#### AIM OF THE TASK:
All of the data must be returned exactly as given.

Segment Open

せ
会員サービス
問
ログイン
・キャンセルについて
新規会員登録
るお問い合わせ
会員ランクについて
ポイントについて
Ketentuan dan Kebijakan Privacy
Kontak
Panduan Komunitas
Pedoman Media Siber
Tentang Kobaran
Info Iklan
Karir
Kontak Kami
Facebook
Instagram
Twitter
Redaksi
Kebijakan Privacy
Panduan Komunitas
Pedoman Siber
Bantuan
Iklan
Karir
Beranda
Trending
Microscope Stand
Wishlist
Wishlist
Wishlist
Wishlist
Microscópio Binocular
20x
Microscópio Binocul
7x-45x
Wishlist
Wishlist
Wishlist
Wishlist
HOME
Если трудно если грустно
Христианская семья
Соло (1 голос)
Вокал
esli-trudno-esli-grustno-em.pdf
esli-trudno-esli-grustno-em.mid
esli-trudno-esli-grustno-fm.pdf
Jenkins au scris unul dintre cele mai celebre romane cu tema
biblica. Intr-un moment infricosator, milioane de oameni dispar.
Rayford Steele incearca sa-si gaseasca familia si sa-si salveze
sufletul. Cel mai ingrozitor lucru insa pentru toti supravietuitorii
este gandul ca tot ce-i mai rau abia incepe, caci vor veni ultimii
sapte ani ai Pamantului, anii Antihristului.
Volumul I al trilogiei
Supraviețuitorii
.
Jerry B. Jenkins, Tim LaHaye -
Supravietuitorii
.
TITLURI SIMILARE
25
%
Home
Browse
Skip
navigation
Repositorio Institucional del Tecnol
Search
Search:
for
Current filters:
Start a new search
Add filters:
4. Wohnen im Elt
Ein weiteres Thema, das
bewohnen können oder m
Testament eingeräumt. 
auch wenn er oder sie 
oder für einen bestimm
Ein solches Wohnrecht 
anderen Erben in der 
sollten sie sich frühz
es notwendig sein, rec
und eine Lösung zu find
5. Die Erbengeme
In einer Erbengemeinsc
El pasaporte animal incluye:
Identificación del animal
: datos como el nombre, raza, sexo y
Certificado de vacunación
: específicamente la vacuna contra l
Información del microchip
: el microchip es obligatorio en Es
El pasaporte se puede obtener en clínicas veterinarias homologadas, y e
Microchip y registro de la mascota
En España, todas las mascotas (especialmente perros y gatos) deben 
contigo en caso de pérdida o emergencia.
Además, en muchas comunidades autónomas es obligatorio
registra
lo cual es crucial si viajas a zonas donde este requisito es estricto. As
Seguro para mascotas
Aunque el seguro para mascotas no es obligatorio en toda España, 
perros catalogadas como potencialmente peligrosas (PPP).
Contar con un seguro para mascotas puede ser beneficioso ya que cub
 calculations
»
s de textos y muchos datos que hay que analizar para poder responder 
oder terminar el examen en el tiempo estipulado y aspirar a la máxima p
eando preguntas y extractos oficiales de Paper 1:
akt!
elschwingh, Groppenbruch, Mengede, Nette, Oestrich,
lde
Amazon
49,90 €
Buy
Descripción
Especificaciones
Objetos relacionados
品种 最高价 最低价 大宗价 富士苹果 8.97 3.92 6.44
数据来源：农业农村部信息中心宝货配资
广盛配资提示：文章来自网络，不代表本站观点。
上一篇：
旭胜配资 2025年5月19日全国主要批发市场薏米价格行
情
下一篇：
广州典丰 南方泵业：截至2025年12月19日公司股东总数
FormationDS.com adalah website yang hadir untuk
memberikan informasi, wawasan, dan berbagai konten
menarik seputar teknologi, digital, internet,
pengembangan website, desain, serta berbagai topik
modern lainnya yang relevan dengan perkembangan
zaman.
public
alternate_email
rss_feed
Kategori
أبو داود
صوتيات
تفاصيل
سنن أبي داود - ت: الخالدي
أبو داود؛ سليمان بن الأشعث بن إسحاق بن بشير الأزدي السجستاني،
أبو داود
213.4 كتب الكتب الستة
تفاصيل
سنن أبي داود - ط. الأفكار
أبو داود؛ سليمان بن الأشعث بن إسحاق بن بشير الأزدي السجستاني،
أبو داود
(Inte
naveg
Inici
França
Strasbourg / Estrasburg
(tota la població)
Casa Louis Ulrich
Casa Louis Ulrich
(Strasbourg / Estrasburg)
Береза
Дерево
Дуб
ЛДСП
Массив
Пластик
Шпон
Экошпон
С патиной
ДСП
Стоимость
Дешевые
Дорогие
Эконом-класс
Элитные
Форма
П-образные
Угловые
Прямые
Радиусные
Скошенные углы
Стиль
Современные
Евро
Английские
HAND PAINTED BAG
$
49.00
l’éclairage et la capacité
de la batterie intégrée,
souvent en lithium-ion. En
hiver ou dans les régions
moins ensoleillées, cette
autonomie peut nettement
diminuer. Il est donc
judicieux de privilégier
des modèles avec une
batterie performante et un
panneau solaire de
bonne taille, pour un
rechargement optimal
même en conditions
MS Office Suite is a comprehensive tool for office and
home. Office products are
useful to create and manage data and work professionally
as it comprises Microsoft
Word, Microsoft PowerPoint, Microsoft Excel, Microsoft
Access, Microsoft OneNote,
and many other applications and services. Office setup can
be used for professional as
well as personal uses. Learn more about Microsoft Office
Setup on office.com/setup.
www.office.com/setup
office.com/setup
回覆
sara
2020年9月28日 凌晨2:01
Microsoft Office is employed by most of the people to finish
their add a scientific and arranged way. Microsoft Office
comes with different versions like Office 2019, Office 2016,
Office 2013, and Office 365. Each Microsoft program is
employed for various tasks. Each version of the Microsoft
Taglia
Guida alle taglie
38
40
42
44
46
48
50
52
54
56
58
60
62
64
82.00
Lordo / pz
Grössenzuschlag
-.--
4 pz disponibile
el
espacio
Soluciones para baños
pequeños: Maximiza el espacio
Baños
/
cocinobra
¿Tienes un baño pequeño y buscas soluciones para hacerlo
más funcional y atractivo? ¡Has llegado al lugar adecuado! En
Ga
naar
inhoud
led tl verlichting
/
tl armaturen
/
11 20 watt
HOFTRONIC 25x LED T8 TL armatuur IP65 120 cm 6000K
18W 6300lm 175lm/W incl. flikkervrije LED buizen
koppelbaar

Segment Closed

#### TASK SOLUTION:
せ
会員サービス
問
ログイン
・キャンセルについて
新規会員登録
るお問い合わせ
会員ランクについて
ポイントについて
Ketentuan dan Kebijakan Privacy
Kontak
Panduan Komunitas
Pedoman Media Siber
Tentang Kobaran
Info Iklan
Karir
Kontak Kami
Facebook
Instagram
Twitter
Redaksi
Kebijakan Privacy
Panduan Komunitas
Pedoman Siber
Bantuan
Iklan
Karir
Beranda
Trending
Microscope Stand
Wishlist
Wishlist
Wishlist
Wishlist
Microscópio Binocular
20x
Microscópio Binocul
7x-45x
Wishlist
Wishlist
Wishlist
Wishlist
HOME
Если трудно если грустно
Христианская семья
Соло (1 голос)
Вокал
esli-trudno-esli-grustno-em.pdf
esli-trudno-esli-grustno-em.mid
esli-trudno-esli-grustno-fm.pdf
Jenkins au scris unul dintre cele mai celebre romane cu tema
biblica. Intr-un moment infricosator, milioane de oameni dispar.
Rayford Steele incearca sa-si gaseasca familia si sa-si salveze
sufletul. Cel mai ingrozitor lucru insa pentru toti supravietuitorii
este gandul ca tot ce-i mai rau abia incepe, caci vor veni ultimii
sapte ani ai Pamantului, anii Antihristului.
Volumul I al trilogiei
Supraviețuitorii
.
Jerry B. Jenkins, Tim LaHaye -
Supravietuitorii
.
TITLURI SIMILARE
25
%
Home
Browse
Skip
navigation
Repositorio Institucional del Tecnol
Search
Search:
for
Current filters:
Start a new search
Add filters:
4. Wohnen im Elt
Ein weiteres Thema, das
bewohnen können oder m
Testament eingeräumt. 
auch wenn er oder sie 
oder für einen bestimm
Ein solches Wohnrecht 
anderen Erben in der 
sollten sie sich frühz
es notwendig sein, rec
und eine Lösung zu find
5. Die Erbengeme
In einer Erbengemeinsc
El pasaporte animal incluye:
Identificación del animal
: datos como el nombre, raza, sexo y
Certificado de vacunación
: específicamente la vacuna contra l
Información del microchip
: el microchip es obligatorio en Es
El pasaporte se puede obtener en clínicas veterinarias homologadas, y e
Microchip y registro de la mascota
En España, todas las mascotas (especialmente perros y gatos) deben 
contigo en caso de pérdida o emergencia.
Además, en muchas comunidades autónomas es obligatorio
registra
lo cual es crucial si viajas a zonas donde este requisito es estricto. As
Seguro para mascotas
Aunque el seguro para mascotas no es obligatorio en toda España, 
perros catalogadas como potencialmente peligrosas (PPP).
Contar con un seguro para mascotas puede ser beneficioso ya que cub
 calculations
»
s de textos y muchos datos que hay que analizar para poder responder 
oder terminar el examen en el tiempo estipulado y aspirar a la máxima p
eando preguntas y extractos oficiales de Paper 1:
akt!
elschwingh, Groppenbruch, Mengede, Nette, Oestrich,
lde
Amazon
49,90 €
Buy
Descripción
Especificaciones
Objetos relacionados
品种 最高价 最低价 大宗价 富士苹果 8.97 3.92 6.44
数据来源：农业农村部信息中心宝货配资
广盛配资提示：文章来自网络，不代表本站观点。
上一篇：
旭胜配资 2025年5月19日全国主要批发市场薏米价格行
情
下一篇：
广州典丰 南方泵业：截至2025年12月19日公司股东总数
FormationDS.com adalah website yang hadir untuk
memberikan informasi, wawasan, dan berbagai konten
menarik seputar teknologi, digital, internet,
pengembangan website, desain, serta berbagai topik
modern lainnya yang relevan dengan perkembangan
zaman.
public
alternate_email
rss_feed
Kategori
أبو داود
صوتيات
تفاصيل
سنن أبي داود - ت: الخالدي
أبو داود؛ سليمان بن الأشعث بن إسحاق بن بشير الأزدي السجستاني،
أبو داود
213.4 كتب الكتب الستة
تفاصيل
سنن أبي داود - ط. الأفكار
أبو داود؛ سليمان بن الأشعث بن إسحاق بن بشير الأزدي السجستاني،
أبو داود
(Inte
naveg
Inici
França
Strasbourg / Estrasburg
(tota la població)
Casa Louis Ulrich
Casa Louis Ulrich
(Strasbourg / Estrasburg)
Береза
Дерево
Дуб
ЛДСП
Массив
Пластик
Шпон
Экошпон
С патиной
ДСП
Стоимость
Дешевые
Дорогие
Эконом-класс
Элитные
Форма
П-образные
Угловые
Прямые
Радиусные
Скошенные углы
Стиль
Современные
Евро
Английские
HAND PAINTED BAG
$
49.00
l’éclairage et la capacité
de la batterie intégrée,
souvent en lithium-ion. En
hiver ou dans les régions
moins ensoleillées, cette
autonomie peut nettement
diminuer. Il est donc
judicieux de privilégier
des modèles avec une
batterie performante et un
panneau solaire de
bonne taille, pour un
rechargement optimal
même en conditions
MS Office Suite is a comprehensive tool for office and
home. Office products are
useful to create and manage data and work professionally
as it comprises Microsoft
Word, Microsoft PowerPoint, Microsoft Excel, Microsoft
Access, Microsoft OneNote,
and many other applications and services. Office setup can
be used for professional as
well as personal uses. Learn more about Microsoft Office
Setup on office.com/setup.
www.office.com/setup
office.com/setup
回覆
sara
2020年9月28日 凌晨2:01
Microsoft Office is employed by most of the people to finish
their add a scientific and arranged way. Microsoft Office
comes with different versions like Office 2019, Office 2016,
Office 2013, and Office 365. Each Microsoft program is
employed for various tasks. Each version of the Microsoft
Taglia
Guida alle taglie
38
40
42
44
46
48
50
52
54
56
58
60
62
64
82.00
Lordo / pz
Grössenzuschlag
-.--
4 pz disponibile
el
espacio
Soluciones para baños
pequeños: Maximiza el espacio
Baños
/
cocinobra
¿Tienes un baño pequeño y buscas soluciones para hacerlo
más funcional y atractivo? ¡Has llegado al lugar adecuado! En
Ga
naar
inhoud
led tl verlichting
/
tl armaturen
/
11 20 watt
HOFTRONIC 25x LED T8 TL armatuur IP65 120 cm 6000K
18W 6300lm 175lm/W incl. flikkervrije LED buizen
koppelbaar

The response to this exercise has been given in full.